The study partners who supported measurement on their pipeline systems operated an estimated 83% of gathering pipelines in the study area at the time of the field campaign. However, measurement was not practical on all partner ROWs. ROWS were excluded for the following reasons: too steep to traverse with the measurement equipment, covered with un-harvested crops, access was restricted by the landowner, or the ROW was covered with vegetation growth too dense to traverse with the available screening equipment (SM-S2). One partner company cuts brush on ROWs every two years, and during the study period only the western half of the study area was sufficiently cleared for measurement. In general, both partners operated their pipelines in a similar fashion, and no differences in operation were identified due to season or location within the basin.
During the measurement campaign, measurement days were allocated to each operator in proportion to the number of wells they operate. Each measurement day, sections of accessible ROWs were selected for measurement. After specific ROWs to be measured were determined each day, the measurement team screened as much of the selected ROWs as possible. Measurements were made on 12 days, traveling an average of 8 km per day with a minimum of 4 km in a day and a maximum of 15 km per day.

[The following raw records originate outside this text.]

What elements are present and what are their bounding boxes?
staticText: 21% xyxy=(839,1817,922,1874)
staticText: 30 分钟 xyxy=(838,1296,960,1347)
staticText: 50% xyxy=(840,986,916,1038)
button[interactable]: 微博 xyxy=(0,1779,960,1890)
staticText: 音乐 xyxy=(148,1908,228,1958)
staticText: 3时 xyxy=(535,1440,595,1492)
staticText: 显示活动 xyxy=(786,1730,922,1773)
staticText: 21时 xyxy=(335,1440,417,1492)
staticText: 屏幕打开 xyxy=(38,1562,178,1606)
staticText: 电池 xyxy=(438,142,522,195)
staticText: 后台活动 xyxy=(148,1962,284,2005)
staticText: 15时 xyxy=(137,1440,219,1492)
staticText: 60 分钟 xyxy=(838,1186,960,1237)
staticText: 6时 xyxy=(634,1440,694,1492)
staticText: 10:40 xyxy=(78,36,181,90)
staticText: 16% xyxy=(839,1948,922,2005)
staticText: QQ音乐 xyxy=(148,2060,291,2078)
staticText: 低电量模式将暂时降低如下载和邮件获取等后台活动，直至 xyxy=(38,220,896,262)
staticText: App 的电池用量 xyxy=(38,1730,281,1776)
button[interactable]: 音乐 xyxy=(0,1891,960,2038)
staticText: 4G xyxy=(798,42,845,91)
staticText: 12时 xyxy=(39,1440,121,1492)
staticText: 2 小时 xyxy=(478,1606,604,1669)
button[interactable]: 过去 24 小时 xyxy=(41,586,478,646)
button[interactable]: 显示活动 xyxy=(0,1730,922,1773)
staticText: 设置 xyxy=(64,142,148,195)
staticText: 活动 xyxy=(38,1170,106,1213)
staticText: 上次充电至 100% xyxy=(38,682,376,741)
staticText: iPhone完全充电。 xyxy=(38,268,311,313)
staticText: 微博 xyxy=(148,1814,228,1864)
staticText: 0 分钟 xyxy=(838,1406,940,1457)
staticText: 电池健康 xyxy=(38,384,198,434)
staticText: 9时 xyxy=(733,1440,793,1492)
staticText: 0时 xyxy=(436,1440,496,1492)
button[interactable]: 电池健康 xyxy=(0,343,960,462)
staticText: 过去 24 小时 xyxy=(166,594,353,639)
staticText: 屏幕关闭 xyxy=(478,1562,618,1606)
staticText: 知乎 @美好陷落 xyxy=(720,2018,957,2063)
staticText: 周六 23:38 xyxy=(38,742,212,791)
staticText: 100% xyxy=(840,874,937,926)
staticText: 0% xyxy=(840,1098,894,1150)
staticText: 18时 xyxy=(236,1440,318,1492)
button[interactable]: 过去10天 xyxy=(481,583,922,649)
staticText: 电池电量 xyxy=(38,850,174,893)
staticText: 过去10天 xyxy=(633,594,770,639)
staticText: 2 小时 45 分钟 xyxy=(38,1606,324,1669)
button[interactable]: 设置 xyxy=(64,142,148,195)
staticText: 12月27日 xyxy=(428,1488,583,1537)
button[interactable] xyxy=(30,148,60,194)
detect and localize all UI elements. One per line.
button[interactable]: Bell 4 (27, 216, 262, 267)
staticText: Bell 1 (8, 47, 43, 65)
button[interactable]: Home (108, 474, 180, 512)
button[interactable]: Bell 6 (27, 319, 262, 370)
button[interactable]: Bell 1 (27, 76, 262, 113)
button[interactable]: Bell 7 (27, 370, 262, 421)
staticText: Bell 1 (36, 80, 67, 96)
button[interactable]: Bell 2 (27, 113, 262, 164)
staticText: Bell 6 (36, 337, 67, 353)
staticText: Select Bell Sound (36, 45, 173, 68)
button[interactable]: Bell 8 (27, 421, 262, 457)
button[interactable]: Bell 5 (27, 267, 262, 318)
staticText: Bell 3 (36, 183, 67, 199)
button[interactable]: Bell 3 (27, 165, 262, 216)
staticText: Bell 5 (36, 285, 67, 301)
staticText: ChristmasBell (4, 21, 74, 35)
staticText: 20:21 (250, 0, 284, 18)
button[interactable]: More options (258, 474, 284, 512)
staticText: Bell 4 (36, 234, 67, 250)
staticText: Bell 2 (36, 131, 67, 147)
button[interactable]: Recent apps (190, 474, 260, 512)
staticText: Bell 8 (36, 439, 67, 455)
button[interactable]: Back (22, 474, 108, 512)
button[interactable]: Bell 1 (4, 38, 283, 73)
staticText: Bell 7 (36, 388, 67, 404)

Measurement teams screened and measured both pipeline leaks and emissions from auxiliary equipment along the pipeline. Underground pipeline leaks were detected by using a vehicle-based measurement system (VMS) that drove the ROWs looking for methane mixing ratios above background levels. Measurement vehicles were outfitted with a gas collection manifold on the front bumper of the vehicle routed to a Los Gatos Research Ultraportable Greenhouse Gas Analyzer, with a detection threshold of 0.01 ppm over ambient methane mixing ratio (SM-S3). Elevated emissions were further investigated using hand-held equipment including a RMLD-IS laser gas detector and a Detecto PAK Infrared (DP-IR) probe-type detector, both from Heath Consultants, and a Bascom-Turner Gas Sentry instrument sensitive to methane mixing ratios from 100 ppm to 100% CH4. One underground leak was detected and localized using these instruments (see below). The Heath instruments have a self-test feature used daily, but were not calibrated in the field. The Gas Sentry instrument was zeroed in clean air and bump tested daily (Bump Test of Gas Monitors, 2014). The Los Gatos instrument was calibrated daily using calibration gases as specified in the operations manual.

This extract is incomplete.